Note: Based on year-end local currency non-financial sector debt-to-GDP ratios. “Global (PPP)” uses BIS “All reporting countries” data, using PPP exchange rates (it is based on a larger sample of countries than is shown in the chart). The change is calculated as the end-2021 debt to GDP ratios minus those of end-2020. The countries shown are the 25 largest in the world by GDP, as of 2019.
Source: BIS, Refinitiv Datastream, and Invesco
So, after a sharp rise in debt ratios in 2020, there was a decline in 2021 due almost entirely to the recovery in GDP, with debt continuing to rise in almost all cases (not unusual in the early stages of economic recovery). Normally, we would expect a further decline in debt ratios as economies continue to expand and debt levels decline as public sector expenditure declines and public and private revenues increase. However, this time appears to be different, with the inflation and cost of living crises likely to require more government expenditure, while imposing an income shock on the private sector.
That may push debt levels up but higher inflation could boost nominal GDP growth, thus depressing debt ratios, even if real GDP growth slips (perhaps into recession). However, we doubt that is a recipe for driving debt ratios lower over the medium term.

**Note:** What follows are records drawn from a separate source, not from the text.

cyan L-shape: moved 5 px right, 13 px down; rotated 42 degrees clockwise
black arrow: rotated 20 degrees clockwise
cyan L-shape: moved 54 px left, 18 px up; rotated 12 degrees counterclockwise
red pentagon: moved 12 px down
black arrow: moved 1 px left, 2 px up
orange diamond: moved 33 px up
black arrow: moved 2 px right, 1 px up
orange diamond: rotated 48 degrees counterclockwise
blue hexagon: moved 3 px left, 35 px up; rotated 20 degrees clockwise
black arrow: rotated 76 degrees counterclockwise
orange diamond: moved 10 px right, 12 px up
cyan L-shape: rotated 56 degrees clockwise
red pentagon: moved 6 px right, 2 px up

Of course, debt only becomes a problem when debt service ratios increase. The rise in debt-to-GDP ratios over the last 10 years was not as big a problem as it might have been because bond yields fell to historical lows in the developed world. However, the sharp rise in bond yields during 2022 may change the picture.

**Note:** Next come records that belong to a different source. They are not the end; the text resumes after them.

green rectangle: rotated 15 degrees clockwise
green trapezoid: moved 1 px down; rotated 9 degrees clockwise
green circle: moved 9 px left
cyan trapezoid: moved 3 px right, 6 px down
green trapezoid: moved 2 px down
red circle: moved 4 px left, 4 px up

Governments have the luxury of being able to use the tax system to increase income if debt service ratios increase. The private sector has no such ability (raising prices may damage sales), so it is perhaps more important to focus on the affordability of private sector debt. Comparing BIS derived private sector debt service ratios (interest payments plus amortisations divided by income) at the end of 2019 and the end of 2021 gives a mixed picture. There were notable declines in Australia (from 19.4% to 17.3%), Canada (24.4% to 22.7%), India (11.2% to 9.7%), Netherlands (25.6% to 23.8%), South Africa (8.9% to 7.0%) and the US (14.5% to 13.4%). Some of those countries may have benefitted from the rise in commodity prices that started in mid-2020.

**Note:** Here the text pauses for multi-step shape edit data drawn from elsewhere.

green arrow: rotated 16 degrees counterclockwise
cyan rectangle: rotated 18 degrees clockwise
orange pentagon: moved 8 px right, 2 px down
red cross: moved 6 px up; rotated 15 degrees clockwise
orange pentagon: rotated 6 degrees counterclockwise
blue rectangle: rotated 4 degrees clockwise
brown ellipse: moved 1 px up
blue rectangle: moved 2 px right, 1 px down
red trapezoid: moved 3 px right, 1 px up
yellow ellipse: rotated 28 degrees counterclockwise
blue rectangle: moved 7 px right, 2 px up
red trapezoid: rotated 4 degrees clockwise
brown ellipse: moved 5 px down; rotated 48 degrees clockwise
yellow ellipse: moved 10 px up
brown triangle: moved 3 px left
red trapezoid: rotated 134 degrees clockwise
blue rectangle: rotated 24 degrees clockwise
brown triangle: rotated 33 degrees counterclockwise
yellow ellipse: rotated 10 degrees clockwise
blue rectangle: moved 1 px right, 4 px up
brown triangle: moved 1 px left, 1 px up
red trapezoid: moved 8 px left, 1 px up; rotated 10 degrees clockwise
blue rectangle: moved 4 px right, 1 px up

However, there were also some notable increases in private sector debt service ratios between end-2019 and end-2021, with the biggest in Turkey (13.7% to 19.7%), Brazil (18.1% to 21.3%), Sweden (23.7% to 26.6%) and France (19.4% to 20.8%). In all cases where data is available, the major contributor to the rise in debt service ratios was the corporate sector, with notable gains in Sweden (+8.9 percentage points to 56.0%), Spain (+7.3 ppt to 39.4%), Japan (+6.7 ppt to 40.0%) and France (+6.5 ppt to 61.1%).
Of course, countries such as Brazil and Turkey had already seen a big rise in bond yields in 2021 which may explain some of the rise in their debt service ratios. However, the rise in yields in much of the developed world has been concentrated in 2022 and may only just be starting to impact debt service ratios.
If corporate debt is to become a risk, we suppose the biggest threat would be in countries where service ratios are the highest. As of end-2021 this list of countries would be France (non-financial corporations debt service ratio of 61.1%), Sweden (56.0%), Canada (51.3%), Belgium (43.6%), Netherlands (43.2%), South Korea (40.7%) and the US (40.1%). For the most part, those are the countries in which corporate sector debt is the most elevated.
Unless stated otherwise, all data as of 08 July 2022.

Note: “Global” uses BIS “All reporting countries” data and is calculated using PPP exchange rates (it is based on a larger sample of countries than is shown in the chart). The countries shown were the 25 largest in the world by GDP, as of 2019.